Ellen Margaret Farrer (1865 to 1959) spent most of her life living and working in India. Born in the Victorian era, Ellen travelled independently and worked tirelessly in a time during which many members of British society regarded medical careers for women as ‘unwomanly’ or ‘unnatural’.
Ellen’s father was a Baptist minister and so she was raised in a religious family. She excelled at school, gaining high grades and winning academic prizes. Her parents encouraged her to do something with the academic abilities they believed that God had given her. At this time there were very few woman doctors in Europe and her mother understood the need for more to be trained and work in countries where medical techniques, including surgery, were still underdeveloped. Ellen studied at the London School of Medicine for Women and London University becoming one of the first women in England to qualify as a doctor and travel as a medical missionary.

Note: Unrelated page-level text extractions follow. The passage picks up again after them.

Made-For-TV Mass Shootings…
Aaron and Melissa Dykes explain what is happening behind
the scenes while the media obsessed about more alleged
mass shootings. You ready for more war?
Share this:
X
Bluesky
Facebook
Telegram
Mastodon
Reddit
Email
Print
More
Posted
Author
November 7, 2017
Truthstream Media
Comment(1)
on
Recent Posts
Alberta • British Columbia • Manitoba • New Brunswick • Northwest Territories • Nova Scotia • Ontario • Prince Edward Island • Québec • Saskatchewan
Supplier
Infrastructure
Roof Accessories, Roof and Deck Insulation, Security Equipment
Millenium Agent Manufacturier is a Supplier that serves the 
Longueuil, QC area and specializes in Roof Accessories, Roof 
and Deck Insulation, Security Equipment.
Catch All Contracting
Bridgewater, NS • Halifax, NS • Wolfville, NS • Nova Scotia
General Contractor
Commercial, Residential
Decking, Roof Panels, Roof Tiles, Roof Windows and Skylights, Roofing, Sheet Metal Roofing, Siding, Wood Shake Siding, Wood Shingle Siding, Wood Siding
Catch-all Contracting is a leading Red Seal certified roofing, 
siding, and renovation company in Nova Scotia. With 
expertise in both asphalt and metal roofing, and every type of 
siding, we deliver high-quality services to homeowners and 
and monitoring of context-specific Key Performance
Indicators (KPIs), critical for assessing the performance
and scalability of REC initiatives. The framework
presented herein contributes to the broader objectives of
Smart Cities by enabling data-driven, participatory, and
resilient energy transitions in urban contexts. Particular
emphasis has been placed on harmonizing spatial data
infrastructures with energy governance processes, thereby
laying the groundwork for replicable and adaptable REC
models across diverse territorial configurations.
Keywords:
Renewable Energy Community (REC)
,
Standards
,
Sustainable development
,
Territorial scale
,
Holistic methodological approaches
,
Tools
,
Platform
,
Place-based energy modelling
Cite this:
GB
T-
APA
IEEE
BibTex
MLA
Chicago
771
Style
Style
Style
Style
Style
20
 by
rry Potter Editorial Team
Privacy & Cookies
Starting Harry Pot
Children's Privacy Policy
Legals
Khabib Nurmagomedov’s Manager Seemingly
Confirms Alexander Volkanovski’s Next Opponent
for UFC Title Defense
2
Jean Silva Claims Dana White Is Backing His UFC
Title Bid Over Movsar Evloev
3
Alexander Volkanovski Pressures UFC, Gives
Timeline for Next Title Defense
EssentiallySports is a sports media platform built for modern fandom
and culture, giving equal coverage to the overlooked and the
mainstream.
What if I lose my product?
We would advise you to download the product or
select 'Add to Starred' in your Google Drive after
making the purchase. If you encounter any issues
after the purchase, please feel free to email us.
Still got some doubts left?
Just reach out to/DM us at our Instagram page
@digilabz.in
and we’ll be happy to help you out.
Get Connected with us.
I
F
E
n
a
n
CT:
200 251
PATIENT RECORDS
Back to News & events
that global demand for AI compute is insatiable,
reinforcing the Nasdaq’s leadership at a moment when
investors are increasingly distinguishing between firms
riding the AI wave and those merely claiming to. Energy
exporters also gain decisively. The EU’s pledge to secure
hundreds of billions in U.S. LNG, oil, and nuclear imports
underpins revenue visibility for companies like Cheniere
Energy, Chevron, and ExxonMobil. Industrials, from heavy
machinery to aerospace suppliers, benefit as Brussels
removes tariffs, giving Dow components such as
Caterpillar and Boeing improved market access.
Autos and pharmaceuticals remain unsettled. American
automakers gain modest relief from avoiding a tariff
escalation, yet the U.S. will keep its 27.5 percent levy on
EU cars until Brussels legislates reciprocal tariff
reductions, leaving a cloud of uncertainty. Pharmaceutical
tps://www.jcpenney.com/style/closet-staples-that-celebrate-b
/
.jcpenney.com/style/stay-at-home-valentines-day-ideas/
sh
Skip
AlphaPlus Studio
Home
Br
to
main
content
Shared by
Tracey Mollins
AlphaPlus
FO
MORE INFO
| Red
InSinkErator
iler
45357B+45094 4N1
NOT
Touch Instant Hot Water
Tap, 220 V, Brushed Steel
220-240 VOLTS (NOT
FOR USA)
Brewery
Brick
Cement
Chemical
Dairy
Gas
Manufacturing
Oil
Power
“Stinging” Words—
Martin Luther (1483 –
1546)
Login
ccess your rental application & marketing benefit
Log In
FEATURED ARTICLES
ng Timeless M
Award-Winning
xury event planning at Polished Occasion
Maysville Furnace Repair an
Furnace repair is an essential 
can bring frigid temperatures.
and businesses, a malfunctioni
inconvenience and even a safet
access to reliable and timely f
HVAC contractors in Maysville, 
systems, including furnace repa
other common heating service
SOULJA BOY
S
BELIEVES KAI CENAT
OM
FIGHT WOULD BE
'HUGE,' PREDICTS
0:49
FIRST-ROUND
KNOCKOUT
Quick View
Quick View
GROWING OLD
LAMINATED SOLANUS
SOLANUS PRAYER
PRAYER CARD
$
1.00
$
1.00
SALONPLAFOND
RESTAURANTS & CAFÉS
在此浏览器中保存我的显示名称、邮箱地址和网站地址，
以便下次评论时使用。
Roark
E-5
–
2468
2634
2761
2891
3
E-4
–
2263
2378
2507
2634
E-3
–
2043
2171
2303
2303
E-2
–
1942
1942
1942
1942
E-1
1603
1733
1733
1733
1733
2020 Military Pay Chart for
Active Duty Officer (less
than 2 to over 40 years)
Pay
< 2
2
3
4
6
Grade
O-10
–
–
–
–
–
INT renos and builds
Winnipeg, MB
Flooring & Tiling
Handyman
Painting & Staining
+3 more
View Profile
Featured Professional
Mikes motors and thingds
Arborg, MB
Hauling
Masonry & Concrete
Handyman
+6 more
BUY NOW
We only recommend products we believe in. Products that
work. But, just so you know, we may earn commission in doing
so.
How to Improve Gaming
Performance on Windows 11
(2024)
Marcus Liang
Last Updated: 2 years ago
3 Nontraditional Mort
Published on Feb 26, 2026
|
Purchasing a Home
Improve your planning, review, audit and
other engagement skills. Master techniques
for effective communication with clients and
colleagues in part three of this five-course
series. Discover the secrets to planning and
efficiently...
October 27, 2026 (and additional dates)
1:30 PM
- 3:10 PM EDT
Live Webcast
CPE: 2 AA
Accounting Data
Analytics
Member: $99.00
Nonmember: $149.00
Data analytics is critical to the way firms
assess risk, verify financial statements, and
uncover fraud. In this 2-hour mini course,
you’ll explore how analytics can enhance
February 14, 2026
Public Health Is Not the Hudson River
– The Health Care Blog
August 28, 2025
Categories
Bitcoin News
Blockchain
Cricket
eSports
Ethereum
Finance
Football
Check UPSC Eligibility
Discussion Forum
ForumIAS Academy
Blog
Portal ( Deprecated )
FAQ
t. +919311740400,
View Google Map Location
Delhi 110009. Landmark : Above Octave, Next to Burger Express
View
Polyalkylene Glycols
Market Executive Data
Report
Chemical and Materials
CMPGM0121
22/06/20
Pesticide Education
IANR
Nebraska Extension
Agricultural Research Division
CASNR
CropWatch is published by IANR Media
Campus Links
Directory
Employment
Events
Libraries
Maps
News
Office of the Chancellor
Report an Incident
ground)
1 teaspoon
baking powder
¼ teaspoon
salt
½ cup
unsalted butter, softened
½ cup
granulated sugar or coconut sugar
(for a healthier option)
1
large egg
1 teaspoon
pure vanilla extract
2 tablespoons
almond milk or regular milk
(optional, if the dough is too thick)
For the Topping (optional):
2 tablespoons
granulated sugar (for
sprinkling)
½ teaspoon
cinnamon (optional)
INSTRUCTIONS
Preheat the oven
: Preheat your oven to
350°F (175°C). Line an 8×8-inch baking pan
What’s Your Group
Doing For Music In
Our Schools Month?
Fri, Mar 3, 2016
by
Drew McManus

It was extremely hard for Ellen to gain practical medical experience after graduating as few resident hospital posts were open to women. She gained what experience she could by attending hospital clinics for children, eye and dentist departments. In 1890, she eventually obtained the post of Resident Medical Officer at the New Hospital for Women in the Euston Road. In 1891, she applied for work as a missionary doctor with the Baptist Zenana Mission in Bhiwani, India. Women were allowed to train as doctors and go abroad as missionaries, but if Ellen had stayed in England her chosen career would have been perceived as unusual for a woman. Travelling overseas enabled her to continue with her medical work and her ambition of building a new hospital.
In Bhiwani, Ellen took over a small dispensary in an Indian house. Medical aid for the Bhiwani women was essential as native customs prevented them from attending the Government Dispensary and Hospital where there was a male doctor. It was a challenging environment to work in; many patients were reluctant to stay at the dispensary for treatment and were superstitious about medical care. They were afraid of the unknown including equipment such as a clinical thermometer. There were also problems with unsanitary conditions, light and water supply. At the start, operations took place in the open air in order to get enough light. Success with first operations was vital to gain the confidence of the local people. In the 24 bed hospital, over 40 people had to be accommodated at times.
In 1923, a new and better hospital was developed with 50 beds. It was named The Farrer Hospital and Ellen spent ten years there healing, teaching and training nurses. Her work was recognised twice by the Indian Government who bestowed the Kaiser-I-Hind Silver Medal and later the Gold Medal of the same order. By the Second World War Ellen had retired and was living in England. She did, however, come out of retirement to tend to sick and injured soldiers. Afterwards, she retired once more and died in 1959.